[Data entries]
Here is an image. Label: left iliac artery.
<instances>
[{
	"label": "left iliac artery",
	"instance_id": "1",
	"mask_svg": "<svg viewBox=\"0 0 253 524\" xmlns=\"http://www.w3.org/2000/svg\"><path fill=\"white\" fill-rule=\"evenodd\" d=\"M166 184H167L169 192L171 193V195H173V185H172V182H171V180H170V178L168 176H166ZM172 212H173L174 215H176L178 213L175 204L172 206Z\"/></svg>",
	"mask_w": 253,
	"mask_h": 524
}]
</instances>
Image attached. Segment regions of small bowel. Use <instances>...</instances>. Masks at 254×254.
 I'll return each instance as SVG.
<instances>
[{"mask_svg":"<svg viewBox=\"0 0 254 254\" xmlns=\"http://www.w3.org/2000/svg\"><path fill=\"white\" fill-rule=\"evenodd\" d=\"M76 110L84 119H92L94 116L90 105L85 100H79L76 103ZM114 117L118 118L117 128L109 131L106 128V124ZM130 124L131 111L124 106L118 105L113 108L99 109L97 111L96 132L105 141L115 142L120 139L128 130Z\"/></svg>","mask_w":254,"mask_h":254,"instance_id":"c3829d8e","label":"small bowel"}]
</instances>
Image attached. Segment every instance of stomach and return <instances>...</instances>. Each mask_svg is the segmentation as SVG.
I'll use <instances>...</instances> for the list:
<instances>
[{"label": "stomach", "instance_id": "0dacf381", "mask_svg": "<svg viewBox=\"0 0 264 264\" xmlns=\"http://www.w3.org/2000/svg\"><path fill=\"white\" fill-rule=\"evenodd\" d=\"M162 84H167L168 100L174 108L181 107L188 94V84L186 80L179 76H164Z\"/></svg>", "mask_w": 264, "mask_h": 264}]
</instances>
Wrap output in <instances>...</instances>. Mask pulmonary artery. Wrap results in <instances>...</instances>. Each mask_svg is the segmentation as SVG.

▶ **Work instruction**: Your answer should be the lines from the one containing "Image attached. Segment regions" through the end of the records, both included, output exactly and with nothing added.

▶ **Exercise output**:
Image attached. Segment regions of small bowel. Use <instances>...</instances>. Masks at 254×254.
 I'll return each instance as SVG.
<instances>
[{"mask_svg":"<svg viewBox=\"0 0 254 254\" xmlns=\"http://www.w3.org/2000/svg\"><path fill=\"white\" fill-rule=\"evenodd\" d=\"M76 110L84 119H92L94 116L90 105L85 100H79L76 103ZM114 117L118 118L117 128L109 131L106 128V124ZM130 124L131 111L124 106L118 105L113 108L99 109L97 111L96 132L105 141L115 142L120 139L128 130Z\"/></svg>","mask_w":254,"mask_h":254,"instance_id":"c3829d8e","label":"small bowel"}]
</instances>
Image attached. Segment every instance of stomach and return <instances>...</instances>. Each mask_svg is the segmentation as SVG.
I'll use <instances>...</instances> for the list:
<instances>
[{"label": "stomach", "instance_id": "0dacf381", "mask_svg": "<svg viewBox=\"0 0 264 264\" xmlns=\"http://www.w3.org/2000/svg\"><path fill=\"white\" fill-rule=\"evenodd\" d=\"M162 84H167L168 100L174 108L181 107L188 94V84L186 80L179 76H164Z\"/></svg>", "mask_w": 264, "mask_h": 264}]
</instances>
Wrap output in <instances>...</instances>. Mask pulmonary artery. Wrap results in <instances>...</instances>. Each mask_svg is the segmentation as SVG.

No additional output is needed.